A peek inside the ‘Black Box’ - interpreting neural networks
Propelled by advancements in modern computer technology, deep learning has re-emerged as perhaps the most promising artificial intelligence (AI) technology of the last two decades. By treating problems as a nested, hierarchy of hidden layers deep artificial neural networks achieve the power and flexibility necessary for AI systems to navigate complex real-world environments. Unfortunately, their very nature has earned them a reputation as Black Box algorithms and their lack of interpretability remains a major impediment to their more wide-spread application.

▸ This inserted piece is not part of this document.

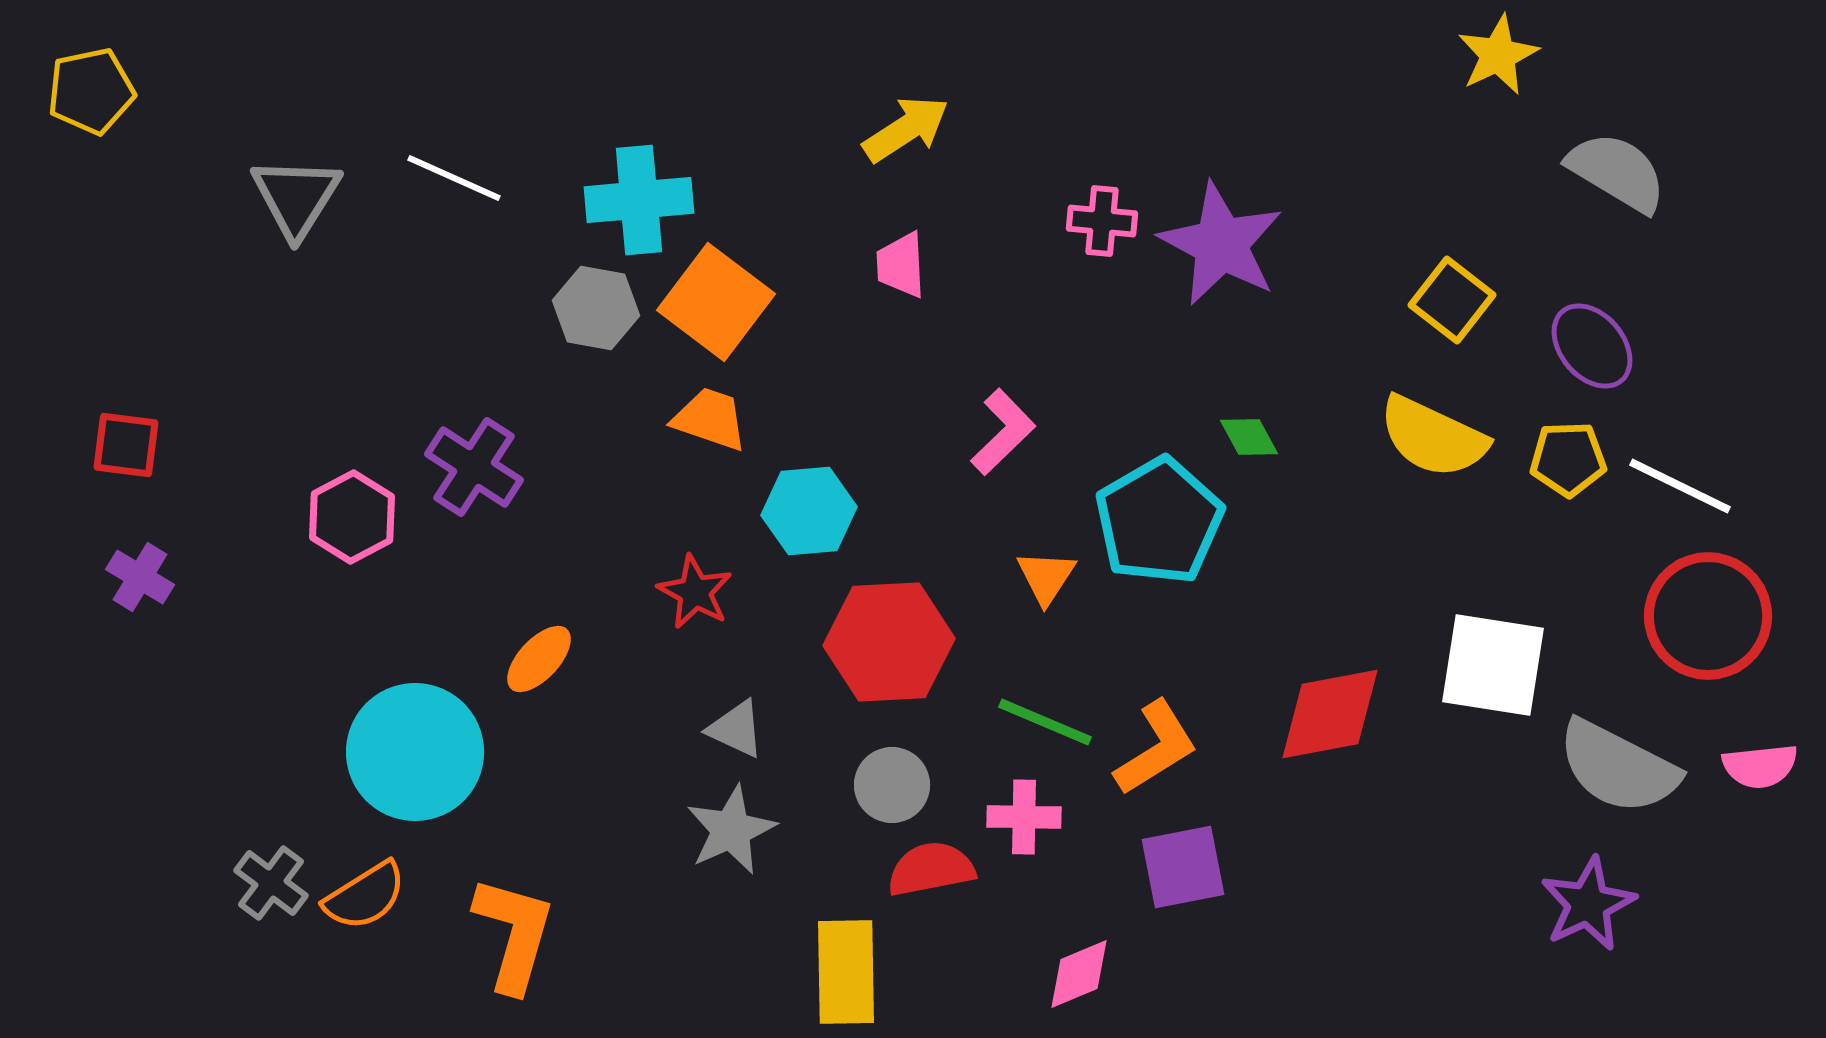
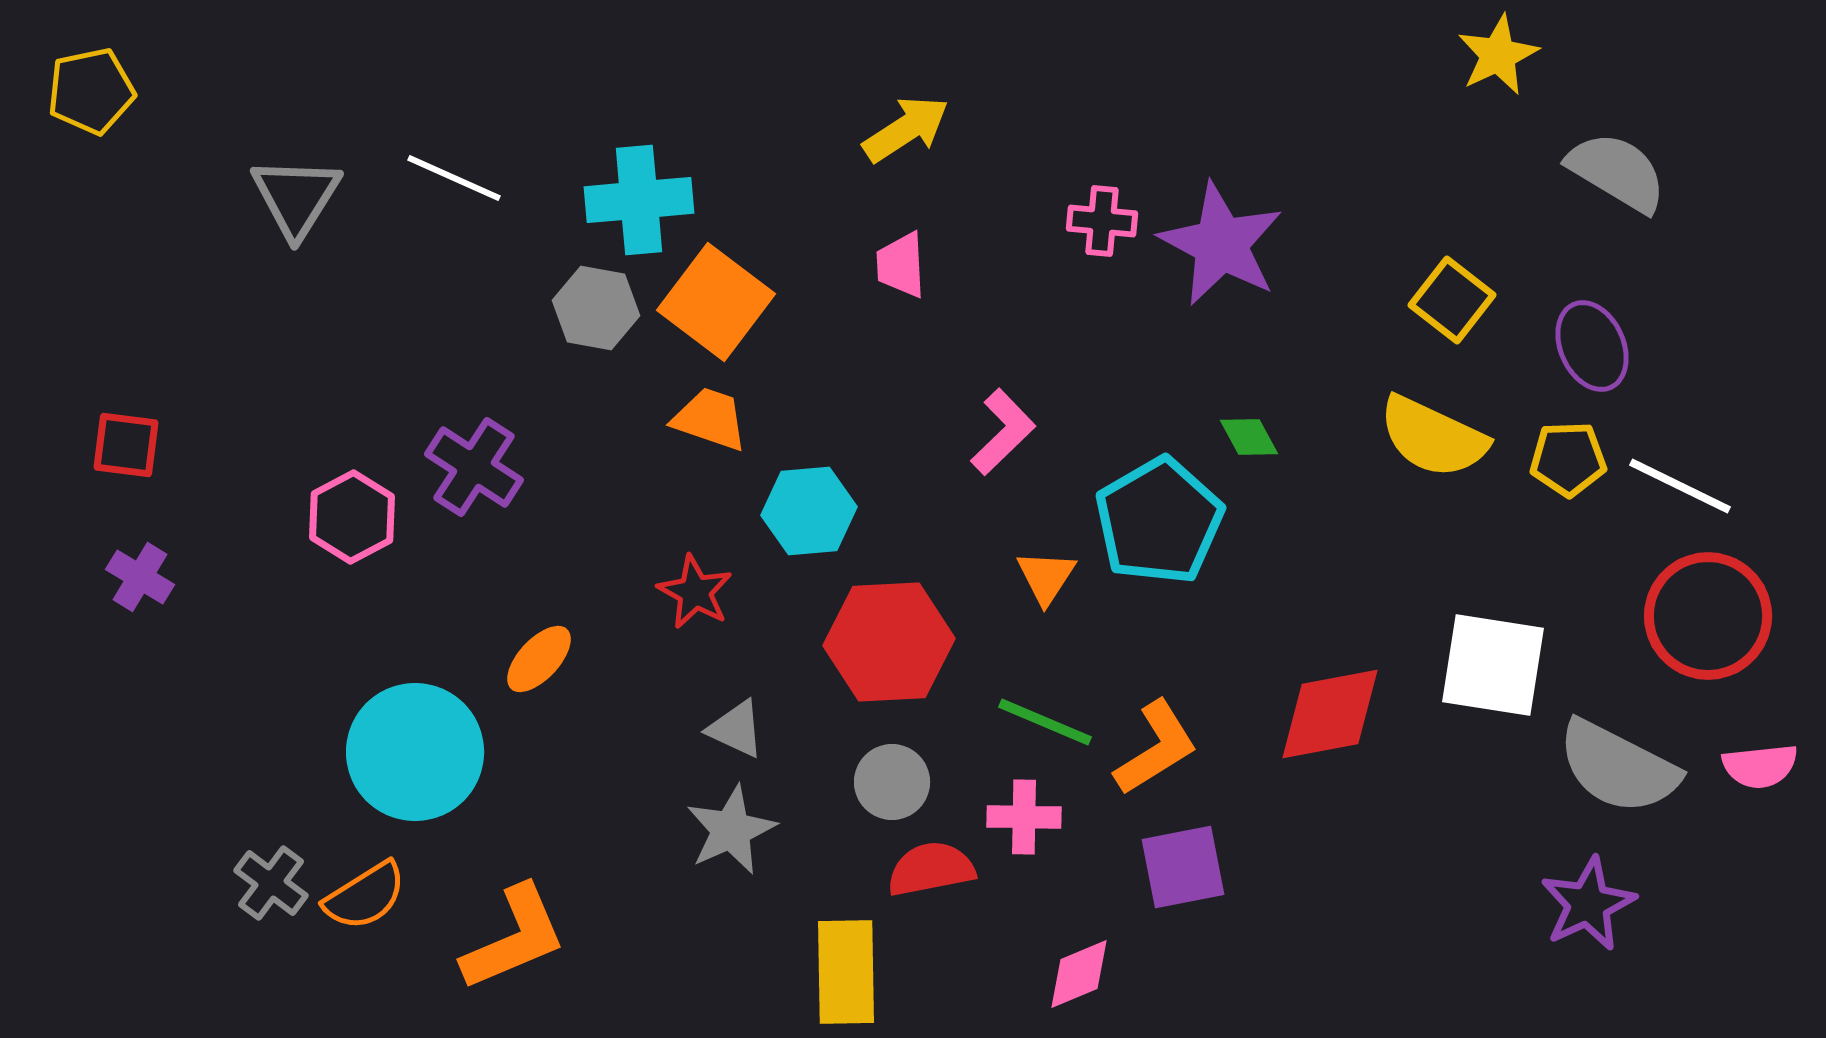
purple ellipse at (1592, 346): rotated 16 degrees clockwise
gray circle at (892, 785): moved 3 px up
orange L-shape at (514, 934): moved 4 px down; rotated 51 degrees clockwise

In science, research questions usually demand not just answers but also explanations and variable selection is often as important as prediction (Ish-Horowicz et al. 2019). Economists, for example, recognise the undeniable potential of deep learning, but are rightly hesitant to employ novel tools that are not fully transparent and ultimately cannot be trusted. Similarly, real-world applications of AI have come under increasing scrutiny with regulators imposing that individuals influenced by algorithms should have the right to obtain explanations (Fan, Xiong, and Wang 2020). In high-risk decision-making fields such as AI systems that drive autonomous vehicles the need for explanations is self-evident (Ish-Horowicz et al. 2019).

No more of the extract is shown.